For myself, I recognize her arrival into my life was sacredly timed, and auspicious for both her and me. She has now become an extra little energy field that I’m accustomed to having around me, nearly all the time. When I felt broken or empty somehow, her energy helped that. Her consistent presence has taught me much about staying present, about being-with…her…but also others in my life. She feels so energetically a part of me, or me a part of her, that I do really miss her when we travel. She has been a consistent presence amidst a fair amount of change–from pandemic isolation to transitions out of WWfaC and now into new things, with new sisters of collaboration.
When I had the dream two weeks before she arrived, the coloring of the dog was just like Marley’s coloring. I had understood it in the receiving as a grief dream. I had not been remotely prepared for what losing Marley would be like. I was a hot mess, overwhelmed with grief I didn’t know how to name aloud. I kept feeling it shouldn’t be as bad as it was…”Just a dog,” said my Reason, so clearly WRONG. Marley had never been “just a dog…” So the dream was my heart aching for Marley, gone.
Except when Nala arrived, I knew instantly that the energy in the dream was not remotely Marley’s quietude, but Lana/Nala’s abandonment energies. I was in an inner tube, trying to paddle out into a harbor, out into a large lake or sea. I had lost my paddle, and someone was bringing one to me from up ahead. Then there was this little red dog, dog-paddling like mad to catch up with me. Everything about the little red dog was saying, “Don’t leave me behind. Don’t leave me behind!!!” So in the dream, I scooped her up in my right arm/torso, and pulled her close to me. I assured her, welcoming her onto my lap as she leaned into me, my chest. Just like I now do every night when it’s time for bed. She leans into my right armpit, chest-torso, and snuggles in for the night.
Sacred gift, at just the moment Brian and I truly did need her. He and I are so cognitive-heady that we struggle to express our softer heart sides, feelings. These come out all over Nala, and as a result, all over each other. At one time in my life, I might have considered this to be a problem needing to be fixed, redressed in therapy. But today? I just go with it. It works. We all benefit. So be it.

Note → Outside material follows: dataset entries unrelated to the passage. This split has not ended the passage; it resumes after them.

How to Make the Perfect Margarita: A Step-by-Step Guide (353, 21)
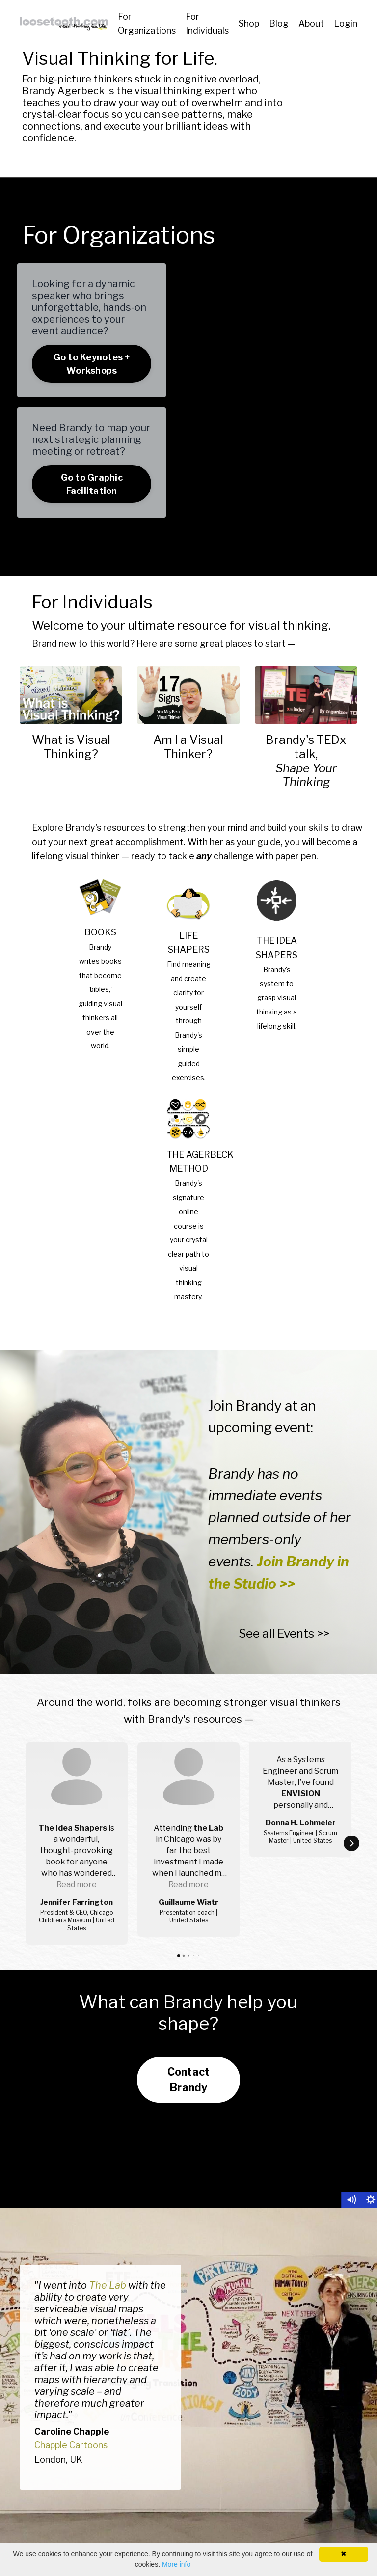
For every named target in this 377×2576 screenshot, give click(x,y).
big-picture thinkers (86, 79)
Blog (279, 23)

And I love it when she jumps onto my or Brian's lap on the front porch, leaning in, looking out. She can see the birdfeeder better, after all, and she wants to be close. I can literally feel my heart expand and the energy deepen, enveloping her, or she enveloping me.
I never knew I’d get to know another heart-dog, after Marley. Nala’s coloring is Marley-esque, and if you believe in these kinds of things, one could argue Marley sent us Nala, knowing we would need her.
For as long as we get to celebrate and enjoy her, then, we will. We are daily blessed with her affection, play, side-eye glances, stretches, bed-hog self. She communicates well, and knows she’s loved, safe. Good karma, all around.